White blood cell count
Patients with Th1 inflammatory diseases commonly have low T-cells (e.g., lymphocytes, neutrophils, monocytes, NK cells) because intracellular bacteria cause the phagocytes to produce cytokines without the need for stimulation of any other immune system cells. There is no need for any T-cell recognition of pathogens so the body down-regulates the number of T-cells it manufactures which results in a low white count (lymphopenia).
In sarcoidosis this causes the lymphocytes to leave the area of highest inflammatory action (in the center of a granuloma) and migrate to the periphery. The down-regulation also reduces the number of lymphocytes being generated from stem cells. In less intense Th1 inflammation, that does not form granuloma, the down-regulation of the T-cells is observable primarily by the down-regulation of the lymphocytes.
Granuloma sequester ferritin and iron, resulting in a low Hgb and Hct.
Elevated triglycerides suggests liver inflammation.
BUN is often elevated because the bacterial endotoxins cause nitric oxide (NO) to be generated in the inflamed tissues.
Abnormal kidney function tests suggest subclinical kidney inflammation.
This article says, "In the serum of many patients with sarcoidosis, alkaline phosphatase activity is increased due to sarcoid liver involvement."
In 1916, Boeck first described cutaneous anergy to tuberculin in patients with sarcoidosis. It was later on realized that this phenomenon was not limited to tuberculin alone, but that anergy to a variety of other skin tests-antigens such was also typical.

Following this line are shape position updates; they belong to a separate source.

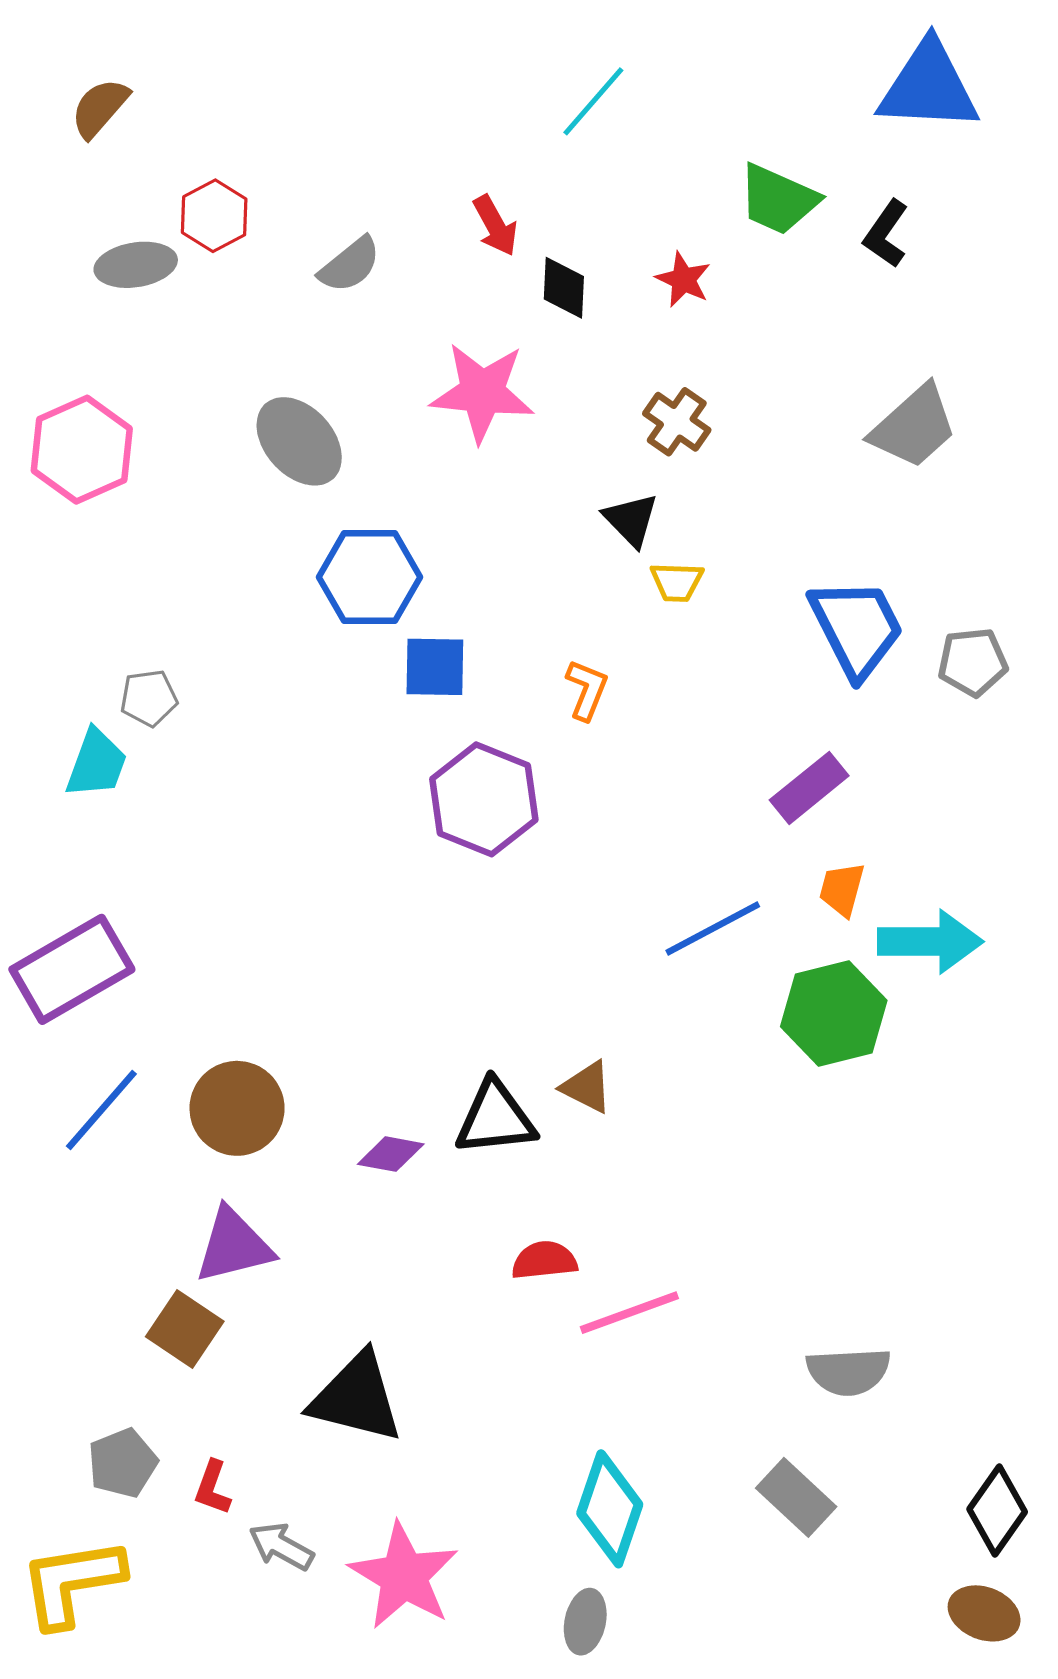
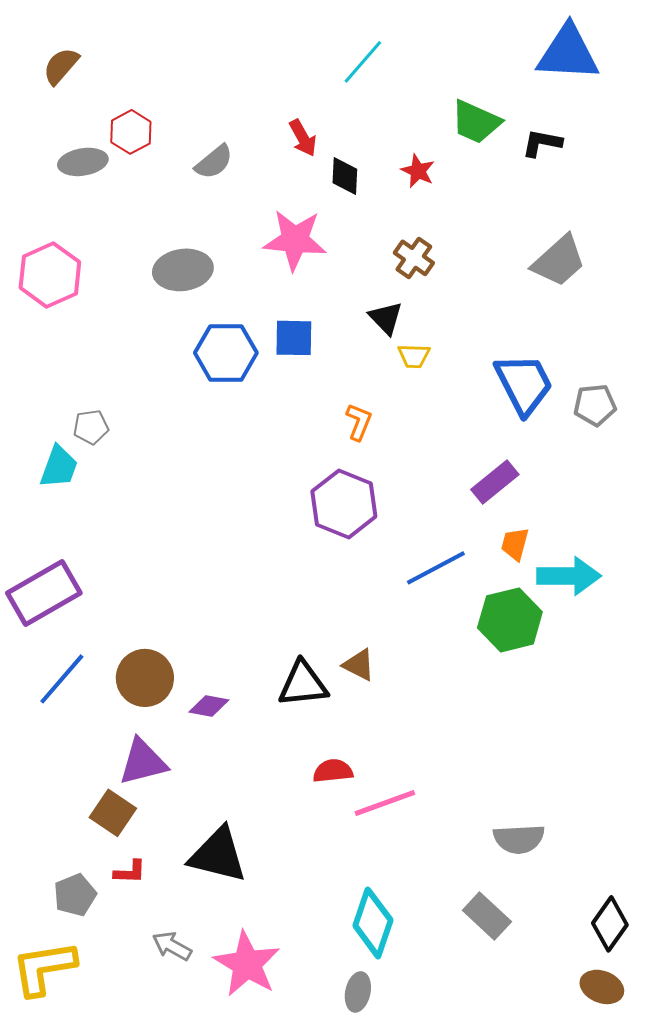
black L-shape: (886, 234) -> (542, 143), turned 66
gray ellipse: (299, 441) -> (183, 270), turned -56
blue square: (435, 667) -> (294, 338), moved
purple hexagon: (484, 799) -> (344, 504), moved
purple diamond: (391, 1154) -> (209, 706), moved
red L-shape: (213, 1488) -> (130, 872), moved, turned -108

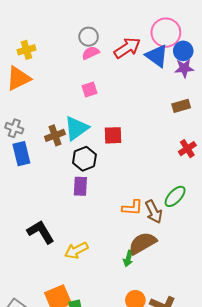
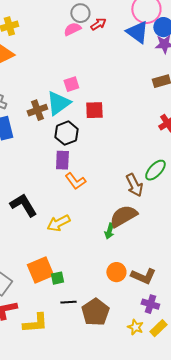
gray circle: (89, 37) -> (80, 13), moved
red arrow: (127, 48) -> (98, 24), moved, size x0.6
pink square: (90, 90) -> (71, 84), moved
orange L-shape: (132, 208) -> (75, 181), moved, turned 50

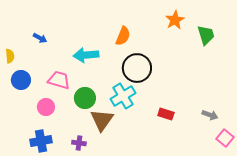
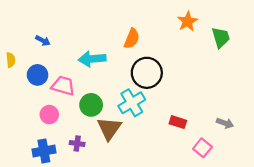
blue circle: (21, 80) -> (37, 75), moved
pink square: (225, 138) -> (202, 148), moved
purple cross: (79, 143) -> (77, 143), moved

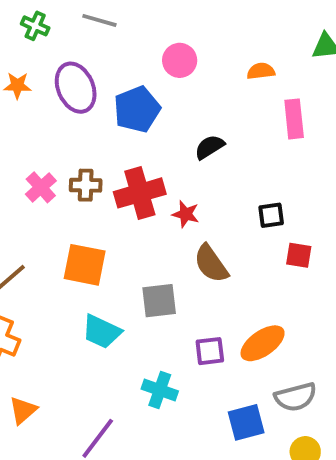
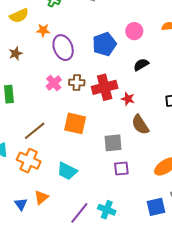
pink circle: (180, 60) -> (134, 31), moved
purple ellipse: (76, 88) -> (63, 48), moved
cyan trapezoid: (102, 332) -> (67, 171), moved
purple square: (210, 351) -> (121, 169), moved
cyan cross: (160, 390) -> (107, 210), moved

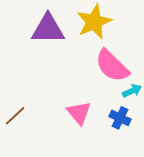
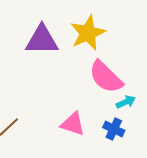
pink triangle: (79, 113) -> (73, 124), turned -32

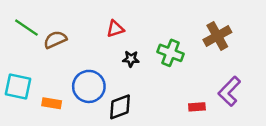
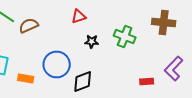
brown cross: (217, 36) -> (164, 22), turned 35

In 1994, Kataria and Holter proposed a mechanism for the cutaneous anergy seen in sarcoidosis. At sites of granulomatous inflammation, there is a predominance of helper T lymphocytes, which proliferate and secrete large amounts of lymphokines, including interleukin (IL)-2, monocyte chemotactic factor (MCF) and migration inhibition factor (MIF). These lymphokines induce and amplify the immune response by enhancing T-lymphocyte proliferation as well as recruiting and retaining monocytes from the circulation. The lymphokines and monokines produced at sites of granulomatous inflammation have their highest concentration locally. Nevertheless, the protein molecules diffuse into blood, establishing a concentration gradient between the granulomatous inflammatory site and the remote site of the delayed type hypersensitivity (DTH) skin test.
As a result, the traffic of T-helper lymphocytes and monocytes is preferentially directed towards site of granuloma formation. That leads to a preponderance of suppressor cells in the peripheral blood and competitively depletes the T-helper cells and monocytes available to sites of DTH.
Cancer and sarcoidosis
Sarcoidosis is a multi-systemic disease that can be confused with benign or malignant tumors.
Patients should make their doctors aware of any previous sarcoidosis diagnosis (even if only suspected) so sarcoidosis can be investigated as a possible cause of any lumps or tumors.
Patients should aware that some of the diagnostic tests used to identify cancers can be elevated in sarcoidosis, resulting in a "false positive."
Women facing a diagnosis of breast cancer will find the following references helpful:
See Cancer and Diagnosing a biopsy properly in Lymph Nodes.
See also Coexistence of Sarcoidosis and Malignancy
Pregnancy and sarcoidosis
1,25-D is manufactured by the placenta during pregnancy, In a healthy woman the production of 1,25-D in the kidneys will be down-regulated to compensate.